Planning tool

Students:

• recognise and prove that two triangles are congruent
• know the conditions for two triangles to be congruent
• know the conditions for two triangles to be similar
• use knowledge of angles and plane shapes to prove two shapes are congruent or similar
• solve problems using knowledge of congruence and similarity
• construct a logical geometric proof
• begin to use deductive reasoning to proofs involving plane shapes
• use geometric theorems to solve spatial problems.

There are many misconceptions and misunderstandings about mathematical proof. It is a difficult concept for students. AAMT Top Drawer offers a number of articles and activities that address these.

It is difficult for students to grasp logical arguments and make connections with a series of logical progressions of thought. Students may confuse the difference between deductive and inductive reasoning. Explain that inductive reasoning begins with a particular scenario and makes generalisations about a conclusion; that is, you make inducements to arrive at a conclusion. The problem with this is the conclusion may be incorrect.

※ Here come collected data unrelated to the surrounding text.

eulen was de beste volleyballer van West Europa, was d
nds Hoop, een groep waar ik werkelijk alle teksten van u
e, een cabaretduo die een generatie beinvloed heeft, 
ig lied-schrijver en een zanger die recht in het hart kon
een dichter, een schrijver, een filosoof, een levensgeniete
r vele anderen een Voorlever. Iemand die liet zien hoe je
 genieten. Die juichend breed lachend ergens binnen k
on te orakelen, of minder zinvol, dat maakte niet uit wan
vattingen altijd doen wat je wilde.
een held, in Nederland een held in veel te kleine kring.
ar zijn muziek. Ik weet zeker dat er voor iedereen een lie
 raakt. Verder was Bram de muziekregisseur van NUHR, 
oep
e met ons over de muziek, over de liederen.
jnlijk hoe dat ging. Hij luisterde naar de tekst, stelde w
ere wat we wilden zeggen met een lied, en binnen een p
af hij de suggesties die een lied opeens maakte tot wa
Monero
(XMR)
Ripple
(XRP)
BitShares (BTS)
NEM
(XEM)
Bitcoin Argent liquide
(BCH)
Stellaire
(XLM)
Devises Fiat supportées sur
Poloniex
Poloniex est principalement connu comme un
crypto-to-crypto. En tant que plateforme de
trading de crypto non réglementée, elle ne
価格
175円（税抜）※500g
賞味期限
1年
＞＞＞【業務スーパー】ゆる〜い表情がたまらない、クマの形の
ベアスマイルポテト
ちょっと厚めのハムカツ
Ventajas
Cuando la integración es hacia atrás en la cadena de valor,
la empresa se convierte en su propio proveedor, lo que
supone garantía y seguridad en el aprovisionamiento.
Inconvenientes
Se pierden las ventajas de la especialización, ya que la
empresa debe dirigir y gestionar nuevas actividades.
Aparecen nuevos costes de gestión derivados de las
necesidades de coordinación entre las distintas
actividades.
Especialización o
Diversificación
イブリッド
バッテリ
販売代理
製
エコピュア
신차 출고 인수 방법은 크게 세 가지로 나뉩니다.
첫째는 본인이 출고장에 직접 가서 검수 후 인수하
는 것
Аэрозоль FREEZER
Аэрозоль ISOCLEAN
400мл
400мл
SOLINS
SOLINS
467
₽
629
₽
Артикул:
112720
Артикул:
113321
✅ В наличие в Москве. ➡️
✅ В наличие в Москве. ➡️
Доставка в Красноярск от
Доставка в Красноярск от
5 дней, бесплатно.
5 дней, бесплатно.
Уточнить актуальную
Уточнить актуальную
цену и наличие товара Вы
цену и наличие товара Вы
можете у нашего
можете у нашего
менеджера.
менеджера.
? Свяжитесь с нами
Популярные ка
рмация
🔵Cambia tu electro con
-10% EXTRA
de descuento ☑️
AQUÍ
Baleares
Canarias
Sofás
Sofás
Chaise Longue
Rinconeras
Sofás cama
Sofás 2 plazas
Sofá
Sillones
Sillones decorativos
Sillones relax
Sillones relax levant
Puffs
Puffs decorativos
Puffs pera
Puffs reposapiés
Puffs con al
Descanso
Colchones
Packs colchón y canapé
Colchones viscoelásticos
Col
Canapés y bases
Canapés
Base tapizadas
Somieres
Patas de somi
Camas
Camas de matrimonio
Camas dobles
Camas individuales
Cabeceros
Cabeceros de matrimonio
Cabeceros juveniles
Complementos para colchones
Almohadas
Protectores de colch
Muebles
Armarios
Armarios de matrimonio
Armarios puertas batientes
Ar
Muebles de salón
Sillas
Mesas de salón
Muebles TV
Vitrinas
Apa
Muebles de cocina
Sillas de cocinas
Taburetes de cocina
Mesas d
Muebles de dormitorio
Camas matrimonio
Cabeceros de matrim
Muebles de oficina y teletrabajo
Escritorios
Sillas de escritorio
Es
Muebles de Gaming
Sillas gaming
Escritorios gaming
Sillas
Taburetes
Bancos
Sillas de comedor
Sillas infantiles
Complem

Deductive reasoning requires more evidence presented in a logical progression that naturally leads to a conclusion, so that the conclusion is true without the possibility of being incorrect. Asking students to use reasoning is difficult to apply, so begin with easy problems with known geometric knowledge and gradually increase the difficulty of the problems. 

Students also make errors when they are constructing proofs. For example, students:

• assume the conclusion in order to prove the conclusion
• are unsure on how to start the proof
• provide unnecessary examples to supplement their valid proofs
• misunderstand definitions
• do not use enough explanations in their steps of reasoning
• use incorrect steps.

Explain that every line of argument needs to be true and not just a claim. Explain that the layout of the proof needs to be able to be followed in a neat and logical manner. Encourage students to use reasoning phrases and vocabulary, for example, 'Statement B follows Statement A because …'.

Give feedback and encourage fellow students to give feedback on clarity of statements.

The Learning from home activities are designed to be used flexibly by teachers, parents and carers, as well as the students themselves. They can be used in a number of ways including to consolidate and extend learning done at school or for home schooling.

Learning intention

• We are learning how to write a formal proof of a geometric property using the correct mathematic language and notation.
• We are learning how to apply geometrical properties to solve geometry problems.

Why are we learning about this?

• There are many areas where knowledge of shape and angle are useful.
• It is important that you can communicate your ideas using the correct mathematical terminology and notation.
• If you are going on to study mathematics at a higher level, a knowledge of formal proof is important.

What to do

Proving congruence with support

1. Open this webpage, Proving triangles congruent
2. Work through the three sections:

• SSS: Dynamic Proof!
• SAS: Dynamic Proof!
• ASA Theorem?

In each section you can view videos and do short exercises to build and test your understanding.

Success criteria

• I can use knowledge of angles and plane shapes to prove two shapes are congruent or similar.
• construct a logical geometric proof.